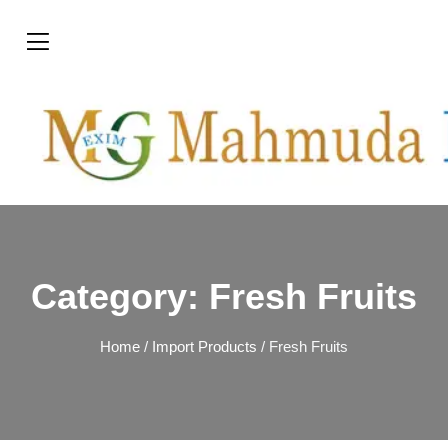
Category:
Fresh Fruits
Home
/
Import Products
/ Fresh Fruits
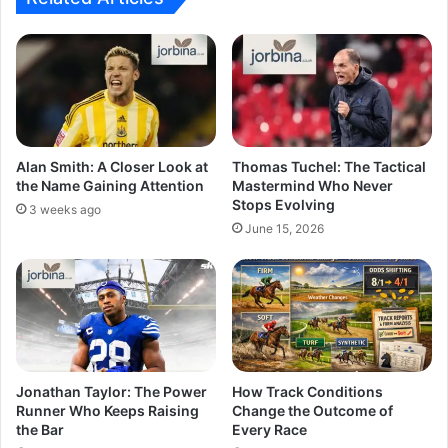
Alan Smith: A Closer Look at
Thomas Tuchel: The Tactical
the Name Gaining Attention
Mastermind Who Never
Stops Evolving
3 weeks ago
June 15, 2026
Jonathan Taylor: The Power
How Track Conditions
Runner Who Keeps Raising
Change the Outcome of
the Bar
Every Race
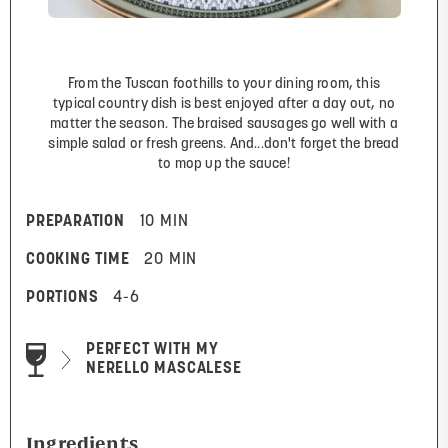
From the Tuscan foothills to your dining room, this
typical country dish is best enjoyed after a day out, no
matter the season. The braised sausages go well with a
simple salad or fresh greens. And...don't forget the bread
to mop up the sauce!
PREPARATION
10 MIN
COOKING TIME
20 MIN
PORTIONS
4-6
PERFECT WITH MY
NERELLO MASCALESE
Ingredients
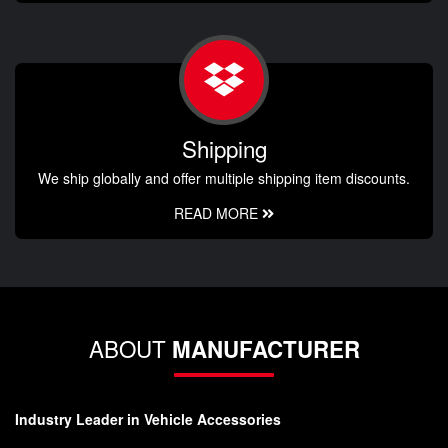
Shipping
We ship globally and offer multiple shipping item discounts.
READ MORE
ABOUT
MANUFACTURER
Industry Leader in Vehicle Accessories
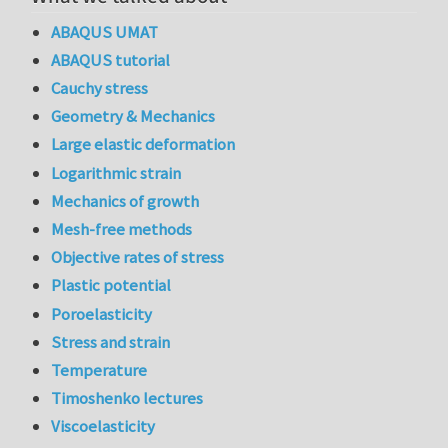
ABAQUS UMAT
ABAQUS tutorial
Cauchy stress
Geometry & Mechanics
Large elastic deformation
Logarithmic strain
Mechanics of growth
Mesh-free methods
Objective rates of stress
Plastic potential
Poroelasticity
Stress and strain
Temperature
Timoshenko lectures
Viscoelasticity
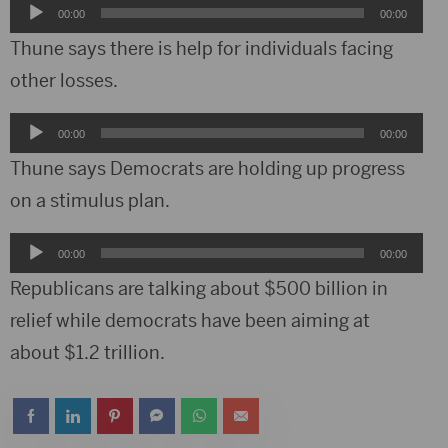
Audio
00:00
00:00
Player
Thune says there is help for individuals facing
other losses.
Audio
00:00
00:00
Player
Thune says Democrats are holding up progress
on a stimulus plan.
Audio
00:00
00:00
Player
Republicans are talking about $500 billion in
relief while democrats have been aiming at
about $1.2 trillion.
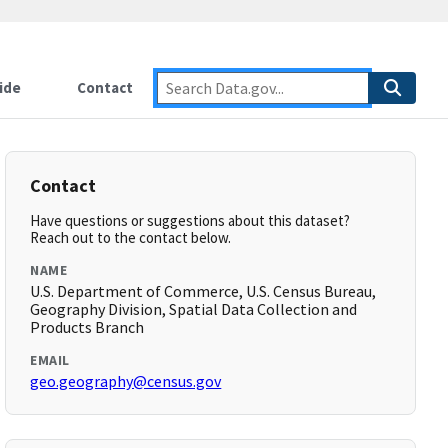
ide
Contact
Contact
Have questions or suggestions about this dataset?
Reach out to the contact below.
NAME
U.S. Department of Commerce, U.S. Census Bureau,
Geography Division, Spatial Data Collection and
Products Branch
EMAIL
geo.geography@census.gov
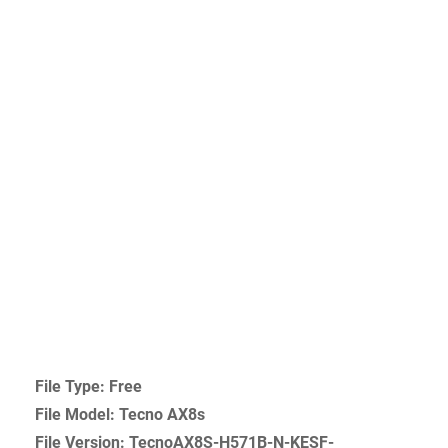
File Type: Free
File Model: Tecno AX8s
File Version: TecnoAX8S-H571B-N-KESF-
####
_Work request_
With pictures removed, write out exactly each line of the entries from the first through the line that holds "File Type: Free".

_Written response_
Category:
Fresh Fruits
Home
/
Import Products
/ Fresh Fruits
Alan Smith: A Closer Look at
Thomas Tuchel: The Tactical
the Name Gaining Attention
Mastermind Who Never
Stops Evolving
3 weeks ago
June 15, 2026
Jonathan Taylor: The Power
How Track Conditions
Runner Who Keeps Raising
Change the Outcome of
the Bar
Every Race
From the Tuscan foothills to your dining room, this
typical country dish is best enjoyed after a day out, no
matter the season. The braised sausages go well with a
simple salad or fresh greens. And...don't forget the bread
to mop up the sauce!
PREPARATION
10 MIN
COOKING TIME
20 MIN
PORTIONS
4-6
PERFECT WITH MY
NERELLO MASCALESE
Ingredients
Shipping
We ship globally and offer multiple shipping item discounts.
READ MORE
ABOUT
MANUFACTURER
Industry Leader in Vehicle Accessories
ABAQUS UMAT
ABAQUS tutorial
Cauchy stress
Geometry & Mechanics
Large elastic deformation
Logarithmic strain
Mechanics of growth
Mesh-free methods
Objective rates of stress
Plastic potential
Poroelasticity
Stress and strain
Temperature
Timoshenko lectures
Viscoelasticity
Audio
00:00
00:00
Player
Thune says there is help for individuals facing
other losses.
Audio
00:00
00:00
Player
Thune says Democrats are holding up progress
on a stimulus plan.
Audio
00:00
00:00
Player
Republicans are talking about $500 billion in
relief while democrats have been aiming at
about $1.2 trillion.
ide
Contact
Contact
Have questions or suggestions about this dataset?
Reach out to the contact below.
NAME
U.S. Department of Commerce, U.S. Census Bureau,
Geography Division, Spatial Data Collection and
Products Branch
EMAIL
geo.geography@census.gov
File Type: Free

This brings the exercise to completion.